Há pouco tempo, vendo a pandemia se agravar no país, especialmente, em Campo Mourão, a Calvary criou um programa de encontros: quem deseja ajudar e quem precisa ser ajudado. Mais uma vez, os objetivos não são meramente sociais. “Precisamos ajudar o ser humano em sua integralidade. Quem tem fome tem pressa. Essa é a nossa demanda de socorro”, revela o pastor Diego.
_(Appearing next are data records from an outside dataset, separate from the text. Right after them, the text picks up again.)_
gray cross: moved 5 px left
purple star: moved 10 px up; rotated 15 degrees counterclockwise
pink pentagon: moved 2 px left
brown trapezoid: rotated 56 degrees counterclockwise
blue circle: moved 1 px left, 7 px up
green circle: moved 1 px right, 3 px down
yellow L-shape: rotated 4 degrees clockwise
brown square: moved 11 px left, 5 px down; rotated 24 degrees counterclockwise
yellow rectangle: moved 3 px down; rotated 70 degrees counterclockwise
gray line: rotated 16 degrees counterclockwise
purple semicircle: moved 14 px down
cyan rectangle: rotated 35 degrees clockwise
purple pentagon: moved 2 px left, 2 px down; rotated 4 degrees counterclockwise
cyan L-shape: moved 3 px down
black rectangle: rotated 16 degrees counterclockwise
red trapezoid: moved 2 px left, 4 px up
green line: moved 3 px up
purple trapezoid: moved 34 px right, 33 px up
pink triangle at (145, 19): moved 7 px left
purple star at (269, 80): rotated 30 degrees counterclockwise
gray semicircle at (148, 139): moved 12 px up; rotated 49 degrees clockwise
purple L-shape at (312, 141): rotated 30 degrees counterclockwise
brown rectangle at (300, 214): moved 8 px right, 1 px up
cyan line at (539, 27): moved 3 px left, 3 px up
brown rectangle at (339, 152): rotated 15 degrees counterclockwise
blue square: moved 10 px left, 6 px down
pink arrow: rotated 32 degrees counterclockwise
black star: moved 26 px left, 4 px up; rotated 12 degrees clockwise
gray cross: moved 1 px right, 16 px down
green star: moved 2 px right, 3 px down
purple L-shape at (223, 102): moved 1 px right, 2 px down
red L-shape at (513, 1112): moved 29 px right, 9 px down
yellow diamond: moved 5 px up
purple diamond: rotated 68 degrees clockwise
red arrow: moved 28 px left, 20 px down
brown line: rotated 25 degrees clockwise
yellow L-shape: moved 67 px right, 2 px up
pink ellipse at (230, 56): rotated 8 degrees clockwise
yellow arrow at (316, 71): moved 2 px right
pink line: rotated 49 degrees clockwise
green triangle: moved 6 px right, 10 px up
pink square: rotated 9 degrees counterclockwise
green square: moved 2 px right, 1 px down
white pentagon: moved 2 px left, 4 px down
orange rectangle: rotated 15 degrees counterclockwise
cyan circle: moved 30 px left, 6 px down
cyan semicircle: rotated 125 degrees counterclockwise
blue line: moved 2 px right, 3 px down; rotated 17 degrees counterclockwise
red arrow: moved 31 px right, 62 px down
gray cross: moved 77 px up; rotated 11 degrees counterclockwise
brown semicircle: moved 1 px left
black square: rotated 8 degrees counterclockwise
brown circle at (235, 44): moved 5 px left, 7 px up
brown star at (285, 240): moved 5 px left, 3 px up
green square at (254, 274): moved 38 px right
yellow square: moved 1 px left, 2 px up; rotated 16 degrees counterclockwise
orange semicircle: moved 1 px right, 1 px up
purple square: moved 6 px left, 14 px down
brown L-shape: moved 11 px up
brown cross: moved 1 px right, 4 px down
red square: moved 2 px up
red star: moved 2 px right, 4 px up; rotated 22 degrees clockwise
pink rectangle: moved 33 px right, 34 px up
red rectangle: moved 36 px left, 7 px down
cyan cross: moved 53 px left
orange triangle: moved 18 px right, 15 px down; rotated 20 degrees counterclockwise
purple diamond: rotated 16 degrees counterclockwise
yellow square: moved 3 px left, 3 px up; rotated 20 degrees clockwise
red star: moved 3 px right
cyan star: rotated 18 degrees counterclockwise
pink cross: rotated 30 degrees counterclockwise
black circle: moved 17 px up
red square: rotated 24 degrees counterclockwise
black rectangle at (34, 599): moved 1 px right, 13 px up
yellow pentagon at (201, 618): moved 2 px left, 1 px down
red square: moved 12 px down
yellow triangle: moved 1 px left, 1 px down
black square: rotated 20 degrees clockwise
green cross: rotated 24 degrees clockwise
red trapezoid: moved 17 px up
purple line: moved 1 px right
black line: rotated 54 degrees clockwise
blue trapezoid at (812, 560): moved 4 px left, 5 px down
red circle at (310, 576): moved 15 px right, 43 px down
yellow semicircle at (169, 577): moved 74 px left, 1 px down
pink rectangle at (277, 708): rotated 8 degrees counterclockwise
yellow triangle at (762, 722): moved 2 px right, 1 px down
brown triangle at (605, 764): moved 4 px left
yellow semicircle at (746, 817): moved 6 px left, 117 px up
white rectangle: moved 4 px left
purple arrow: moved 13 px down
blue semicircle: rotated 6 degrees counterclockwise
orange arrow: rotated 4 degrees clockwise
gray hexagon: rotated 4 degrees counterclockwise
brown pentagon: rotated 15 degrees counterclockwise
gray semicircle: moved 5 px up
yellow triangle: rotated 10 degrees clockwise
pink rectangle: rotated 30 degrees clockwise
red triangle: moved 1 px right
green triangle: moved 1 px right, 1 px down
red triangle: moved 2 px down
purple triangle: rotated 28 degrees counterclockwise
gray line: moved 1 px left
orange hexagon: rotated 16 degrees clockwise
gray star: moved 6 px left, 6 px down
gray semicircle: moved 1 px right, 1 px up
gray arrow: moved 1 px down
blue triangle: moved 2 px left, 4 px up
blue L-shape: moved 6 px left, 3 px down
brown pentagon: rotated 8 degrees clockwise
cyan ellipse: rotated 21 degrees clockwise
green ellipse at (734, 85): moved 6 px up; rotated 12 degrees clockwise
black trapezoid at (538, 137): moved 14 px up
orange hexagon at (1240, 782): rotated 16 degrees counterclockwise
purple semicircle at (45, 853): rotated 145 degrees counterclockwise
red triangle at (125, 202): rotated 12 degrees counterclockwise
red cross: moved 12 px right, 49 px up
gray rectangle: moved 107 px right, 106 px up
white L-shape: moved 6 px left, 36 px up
A partir da existência do pedido de ajuda de uma família, os voluntários da igreja, entram em ação. Imediatamente. Primeiro, fazem um cadastro e depois, algumas perguntas. Por fim, uma visita. Uma vez constatada a necessidade, eles partem para a ação. Levam comida, roupas e, às vezes, móveis. Mais do que isso, também contam com atendimento psicológico e orientação jurídica. Esta última, visando obter direitos até então, desconhecidos. Toda a “investigação” durante o cadastro se deve ao fato de ajudar, verdadeiramente, quem mais precisa.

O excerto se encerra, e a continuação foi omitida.